PepsiCo Invests in Ethiopian Chickpea Production
Tigrai Online
Oct. 31 2011
Chickpea enthusiasts might be pleased to learn that this super food has the potential to start showing up in many more of one particular household name’s products. That’s because PepsiCo recently partnered with the United States Agency for International Development (USAID) and the World Food Program (WFP) to institute Enterprise EthioPEA, a program with simultaneous goals of dramatically raising Ethiopia’s chickpea production and providing the country with superior economic as well as food security.

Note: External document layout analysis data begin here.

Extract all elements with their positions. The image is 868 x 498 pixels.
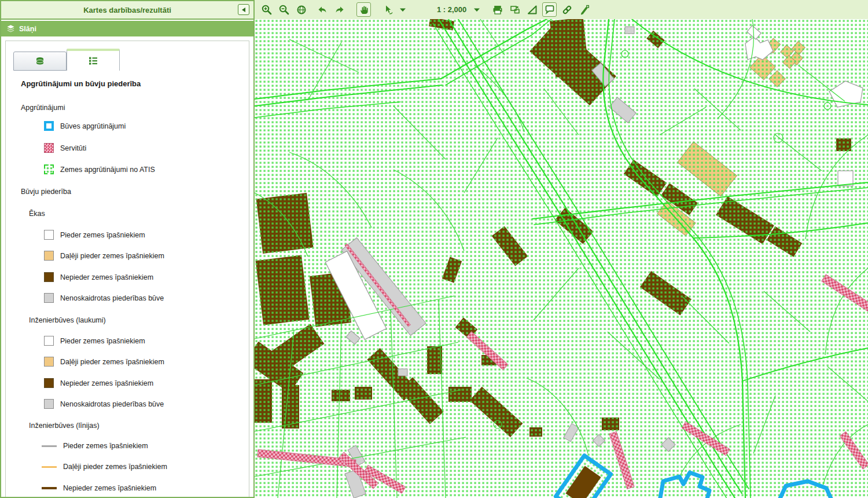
full-extent-button[interactable]	[294, 2, 308, 17]
legend-item: Nepieder zemes īpašniekiem	[42, 484, 156, 492]
zoom-out-button[interactable]	[277, 2, 291, 17]
map-canvas[interactable]	[255, 19, 868, 498]
legend-item: Pieder zemes īpašniekiem	[44, 336, 145, 346]
layers-section-bar[interactable]: Slāņi	[1, 21, 253, 36]
legend-item: Daļēji pieder zemes īpašniekiem	[44, 357, 164, 367]
scale-value: 1 : 2,000	[437, 5, 466, 14]
legend-item: Nepieder zemes īpašniekiem	[44, 272, 153, 282]
select-cursor-icon	[382, 4, 394, 16]
comment-button[interactable]	[542, 2, 557, 17]
sidebar-title: Kartes darbības/rezultāti	[83, 6, 171, 14]
legend-item-label: Daļēji pieder zemes īpašniekiem	[63, 463, 167, 471]
measure-button[interactable]	[525, 2, 539, 17]
swatch-servitudes	[44, 143, 54, 153]
legend-item: Pieder zemes īpašniekiem	[42, 442, 148, 450]
tab-legend[interactable]	[67, 49, 120, 71]
legend-item-label: Nepieder zemes īpašniekiem	[63, 484, 156, 492]
legend-item: Pieder zemes īpašniekiem	[44, 230, 145, 240]
swatch-owned	[44, 336, 54, 346]
zoom-in-button[interactable]	[259, 2, 274, 17]
legend-item: Nepieder zemes īpašniekiem	[44, 378, 153, 388]
legend-item: Būves apgrūtinājumi	[44, 121, 126, 131]
link-button[interactable]	[560, 2, 574, 17]
pan-button[interactable]	[356, 2, 371, 17]
scale-control[interactable]: 1 : 2,000	[437, 5, 480, 14]
legend-item-label: Nepieder zemes īpašniekiem	[60, 379, 153, 387]
back-arrow-icon	[317, 4, 328, 16]
zoom-in-icon	[261, 4, 273, 16]
legend-item: Servitūti	[44, 143, 86, 153]
full-extent-icon	[296, 4, 307, 16]
print-icon	[492, 4, 503, 16]
map-area: 1 : 2,000	[255, 0, 868, 498]
measure-triangle-icon	[527, 4, 538, 16]
legend-item-label: Pieder zemes īpašniekiem	[60, 337, 145, 345]
legend-item: Nenoskaidrotas piederības būve	[44, 399, 164, 409]
line-swatch-not-owned	[42, 487, 57, 489]
legend-item-label: Nenoskaidrotas piederības būve	[60, 400, 164, 408]
move-extent-icon	[509, 4, 521, 16]
move-extent-button[interactable]	[507, 2, 522, 17]
swatch-land-restrictions-atis	[44, 164, 54, 174]
chevron-down-icon	[399, 8, 406, 12]
legend-subsection: Inženierbūves (līnijas)	[29, 422, 100, 430]
edit-geometry-button[interactable]	[577, 2, 591, 17]
select-dropdown-button[interactable]	[398, 2, 407, 17]
layers-panel: Apgrūtinājumi un būvju piederība Apgrūti…	[5, 41, 249, 497]
legend-item-label: Pieder zemes īpašniekiem	[63, 442, 148, 450]
line-swatch-partly-owned	[42, 466, 57, 468]
pan-hand-icon	[358, 4, 370, 16]
swatch-not-owned	[44, 272, 54, 282]
swatch-undetermined	[44, 293, 54, 303]
previous-extent-button[interactable]	[315, 2, 329, 17]
legend-item-label: Būves apgrūtinājumi	[60, 122, 126, 130]
sidebar-header: Kartes darbības/rezultāti	[1, 1, 253, 20]
legend-item: Nenoskaidrotas piederības būve	[44, 293, 164, 303]
next-extent-button[interactable]	[332, 2, 347, 17]
map-application: Kartes darbības/rezultāti Slāņi	[0, 0, 868, 498]
legend-item-label: Zemes apgrūtinājumi no ATIS	[60, 166, 155, 174]
swatch-owned	[44, 230, 54, 240]
legend-item-label: Daļēji pieder zemes īpašniekiem	[60, 358, 164, 366]
collapse-left-icon	[242, 8, 245, 12]
layers-icon	[6, 24, 15, 33]
swatch-not-owned	[44, 378, 54, 388]
legend-section: Būvju piederība	[21, 188, 71, 196]
legend: Apgrūtinājumi un būvju piederība Apgrūti…	[6, 41, 249, 497]
legend-item-label: Pieder zemes īpašniekiem	[60, 231, 145, 239]
legend-subsection: Inženierbūves (laukumi)	[29, 316, 106, 324]
swatch-partly-owned	[44, 251, 54, 261]
legend-item: Daļēji pieder zemes īpašniekiem	[42, 463, 167, 471]
forward-arrow-icon	[334, 4, 345, 16]
legend-item: Daļēji pieder zemes īpašniekiem	[44, 251, 164, 261]
legend-item-label: Servitūti	[60, 144, 86, 152]
comment-bubble-icon	[544, 4, 556, 16]
link-chain-icon	[561, 4, 573, 16]
line-swatch-owned	[42, 445, 57, 447]
legend-subsection: Ēkas	[29, 210, 45, 218]
edit-geometry-pen-icon	[579, 4, 590, 16]
swatch-undetermined	[44, 399, 54, 409]
legend-list-icon	[88, 56, 98, 66]
legend-item: Zemes apgrūtinājumi no ATIS	[44, 164, 155, 174]
layers-section-label: Slāņi	[19, 25, 36, 33]
legend-item-label: Daļēji pieder zemes īpašniekiem	[60, 252, 164, 260]
sidebar: Kartes darbības/rezultāti Slāņi	[0, 0, 255, 498]
legend-item-label: Nepieder zemes īpašniekiem	[60, 273, 153, 281]
collapse-panel-button[interactable]	[238, 4, 249, 15]
print-button[interactable]	[490, 2, 505, 17]
select-button[interactable]	[381, 2, 395, 17]
swatch-partly-owned	[44, 357, 54, 367]
chevron-down-icon	[473, 8, 480, 12]
legend-item-label: Nenoskaidrotas piederības būve	[60, 294, 164, 302]
zoom-out-icon	[278, 4, 290, 16]
map-toolbar: 1 : 2,000	[255, 0, 868, 19]
legend-title: Apgrūtinājumi un būvju piederība	[21, 79, 141, 88]
legend-section: Apgrūtinājumi	[21, 104, 65, 112]
swatch-construction-restrictions	[44, 121, 54, 131]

CEO Indra Nooyi plans to see PepsiCo’s budget for “healthy” products rise from the current $10 billion up to $30 billion by 2020 Considering the chickpea’s nutritional value of being low in saturated fat and very low in cholesterol and sodium, bringing more chickpeas into the product line make sense for the company, especially to guarantee a secure source of Ethiopian chickpeas for their Sabra hummus, owned by both PepsiCo and Strauss Group Ltd.
Fast Company’s Ariel Schwartz speculates whether PepsiCo’s involvement in the project is purely benevolent or more based upon profit motives, “It’s not altruism: Pepsi wants access to a lot of chickpeas, because that’s what they want to sell us. PepsiCo has a vested interest in the project that goes beyond just helping Ethiopians; the company wants more of a chickpea supply for its products.”
While Ethiopia is the sixth biggest chickpea exporter worldwide, the majority of farmers that grow chickpeas in Ethiopia do not grow them as a principal crop. The initiative plans to collaborate with 10,000 Ethiopian farmers, teaching them to utilize developed irrigation and agricultural techniques such as drip irrigation and better quality seeds, in order to grow larger yields of chickpeas twice instead of once per year. An added bonus to making chickpea a major export crop is that it is said to be a sustainable crop to grow, because of the plants ability to take nitrogen from the air as opposed to taking that valuable nutrient out of the soil. What this means is that chickpea cultivation could possibly help create a better soil environment for other crop production in Ethiopia in future years.